# please help me to choose a server running FreeBSD



## linux-fox (May 13, 2013)

Hello everyone. I am going to buy a IBM server as my webserver, pay for fifteen thousand. I am going to use FreeBSD. Please help me to choose a IBM server, it can support FreeBSD perfectly.
Now, I have chose a server:
http://detail.zol.com.cn/352/351413/param.shtml

Can it support FreeBSD?


----------



## Bunyan (May 13, 2013)

linux-fox said:
			
		

> Can it support FreeBSD?


Teach me how to read Chinese. 
Read the the HARDWARE LIST.


----------



## Terry_Kennedy (May 13, 2013)

Bunyan said:
			
		

> Teach me how to read Chinese.


Looks like the US English specs are here.
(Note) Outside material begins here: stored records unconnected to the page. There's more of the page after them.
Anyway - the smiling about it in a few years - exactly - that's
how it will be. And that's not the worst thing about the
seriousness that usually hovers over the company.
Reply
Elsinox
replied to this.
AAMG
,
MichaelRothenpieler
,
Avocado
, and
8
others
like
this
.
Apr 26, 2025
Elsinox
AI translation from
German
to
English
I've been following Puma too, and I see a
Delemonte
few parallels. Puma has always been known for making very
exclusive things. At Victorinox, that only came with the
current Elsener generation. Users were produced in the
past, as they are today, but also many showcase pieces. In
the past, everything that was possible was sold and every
> Read the the HARDWARE LIST.


Unfortunately, FreeBSD documentation doesn't always keep up with actual hardware support. For example, the amd64 platform still had the caution about "not fully tested" up until the 8.4 release cycle becuase nobody took it out. The ixgbe(4) manpage makes no mention of the current generation (X520 / X540) of Intel 10 Gbit cards, though the driver has supported them for some time.

Unfortunately, for relatively new hardware that means the answer is "try it and see", unless another use has already tried that specific config and can answer the question.
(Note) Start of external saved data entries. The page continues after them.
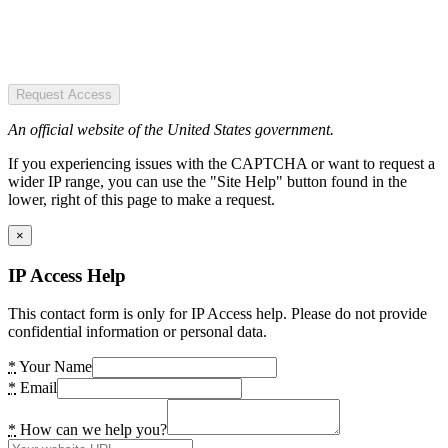
Request Access
An official website of the United States government.
If you experiencing issues with the CAPTCHA or want to request a
wider IP range, you can use the "Site Help" button found in the
lower, right of this page to make a request.
×
IP Access Help
This contact form is only for IP Access help. Please do not provide
confidential information or personal data.
*
Your Name
*
Email
*
How can we help you?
In the particular case of this IBM system, nothing jumps out as being particularly problematic and the data sheet is nearly a year old, so the hardware has been out for some time. One possible issue is the "Feature on Demand", where hardware functions are apparently unlocked by entering license keys. If these are entered into the BIOS, that should be OK. If the licenses need to be registered by some application, it is unlikely that that application is available for / works with FreeBSD. You might be able to boot one of the IBM-supported operating systems and enter the license(s) that way. Another issue might be the IMM2 management functions - things of this type often require some support by the operating system (which FreeBSD probably lacks) for full functionality. The same is true of Dell systems with the DRAC option, though in that case most things can be done with the DRAC's web interface and sysutils/ipmitool.


----------